It will be seen from FIG. 4 that the light tunnels and lenses, here light 
tunnel/lens pairs 84/78 and 8/81 are mounted on supports 92 and 94, 
respectively, at an angle to the plane of base member 68 so that the light 
tunnel/lens pairs are aligned generally with the beams of light from laser 
scanners 40 and 42. 
Also mounted on base member 68 is a package of electronic circuitry 90 the 
function of which will be described later. 
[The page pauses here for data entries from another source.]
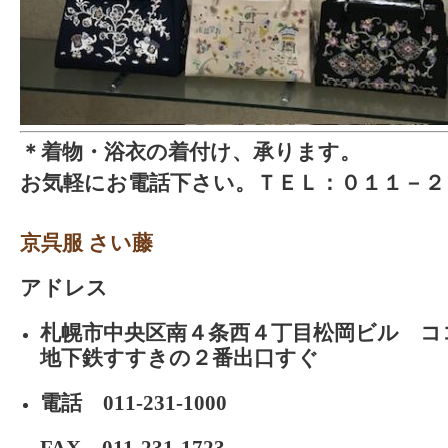
＊着物・浴衣の着付け、承ります。
お気軽にお電話下さい。ＴＥＬ：０１１－２
京呉服 さい藤
アドレス
札幌市中央区南４条西４丁目松岡ビル 
地下鉄すすきの２番出口すぐ
電話 011-231-1000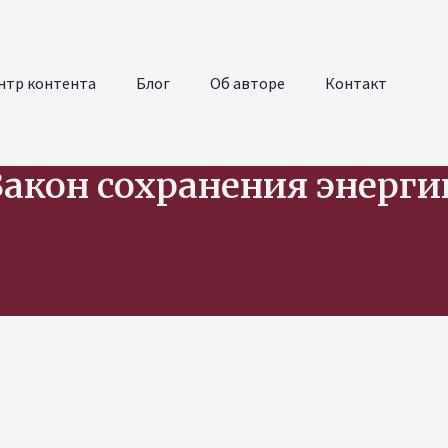
нтр контента
Блог
Об авторе
Контакт
Закон сохранения энерги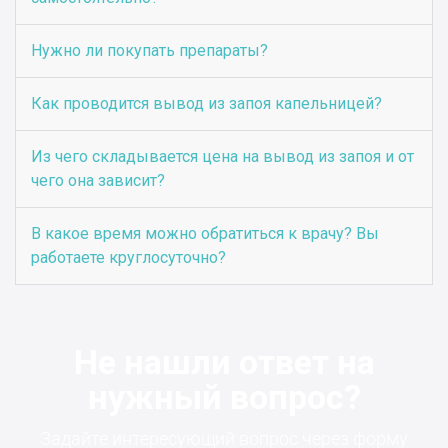
Нужно ли покупать препараты?
Как проводится вывод из запоя капельницей?
Из чего складывается цена на вывод из запоя и от
чего она зависит?
В какое время можно обратиться к врачу? Вы
работаете круглосуточно?
Не нашли ответ на
нужный вопрос?
Задайте интересующий вопрос через форму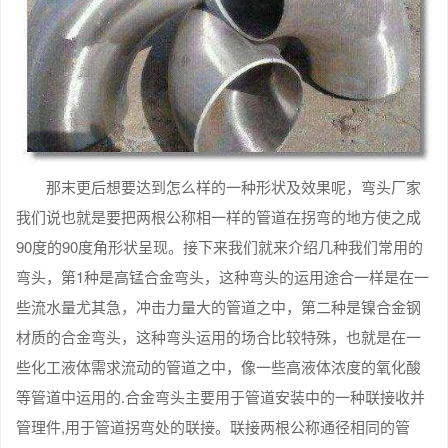
那末更后想要达到怎么样的一种形状及效果呢，弯头厂家
我们说也就是要把两根公称相一样的管道在拐弯的地方使之成
90度的90度角形状呈现。接下来我们就来介绍几种我们常用的
弯头，第1种是高锰合金弯头，这种弯头的运用途合一样是在一
些流水量尤其急，冲击力量大的管道之中，第二种是镍合金钢
材质的合金弯头，这种弯头运用的场合比较特殊，也就是在一
些化工液体需求流动的管道之中，像一些高液体浓度的氧化酸
等管道中运用的.合金弯头主要用于管道安装中的一种联接收并
管理件,用于管道拐弯处的联接。联接两根公称通径相同的管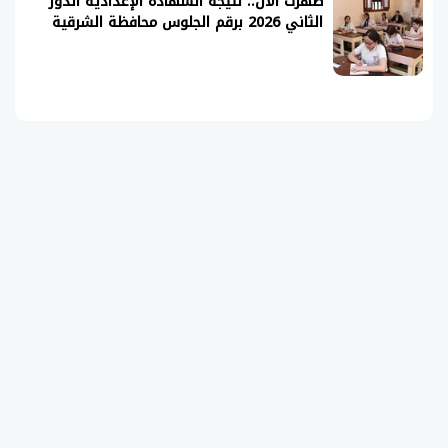
ظهرت الآن.. نتيجة الشهادة الإعدادية الدور
الثاني 2026 برقم الجلوس محافظة الشرقية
It will be understood that optical receiver 60 may be fitted with a 
suitable cover member (not shown). 
Referring again to FIG. 1, in order to distinguish between various timing 
stations, a different sweep rate is employed depending on the type of 
timing station. For example, the 2000 sps (sweeps per second) rate may be 
chosen for timing station 12. Since racecars reduce speed for corners, a 
sweep rate of 1000 sps can be used at timing stations at corners, such as 
timing stations 16/17, and, since racecars have greatly reduced speed when 
entering or leaving a pit, a sweep rate of 500 sps can be used at timing 
stations 14/15 at pit 30. 
FIGS. 5 and 6 illustrate embodiments of laser scanners which may be 
employed to provide the sweeping laser beams across racetrack 10 and one 
or the other types of which, it will be understood, would be mounted in 
laser scanners 40 and 42 (FIG. 2). In FIG. 5, a laser scanner, generally 
indicated by the reference numeral 100, includes a laser 102 disposed so 
as to provide laser light to be reflected by a mirror 104 which is mounted 
on a vibrating reed 106. Mounted at the distal end of reed 106 is a 
ferromagnetic armature 108 which is disposed within a gap formed in a 
field electromagnet 110. Flux flow within field electromagnet 110 is 
caused to oscillate by alternating current from an oscillator circuit 112 
supplied to coil 114, thus, in turn, causing armature 108 and vibrating 
reed 106 to alternatingly move between the positions shown in solid lines 
and in broken lines on FIG. 5. This oscillation motion causes the light 
beam to be reflected through an angle "C." This angle is determined by the 
amplitude of the oscillation circuit. Since the light beam reflected by 
mirror 104 sweeps both up and down as reed 106 vibrates, a 1000 Hz. AC 
current will provide 2000 sps of the oscillating light beam. 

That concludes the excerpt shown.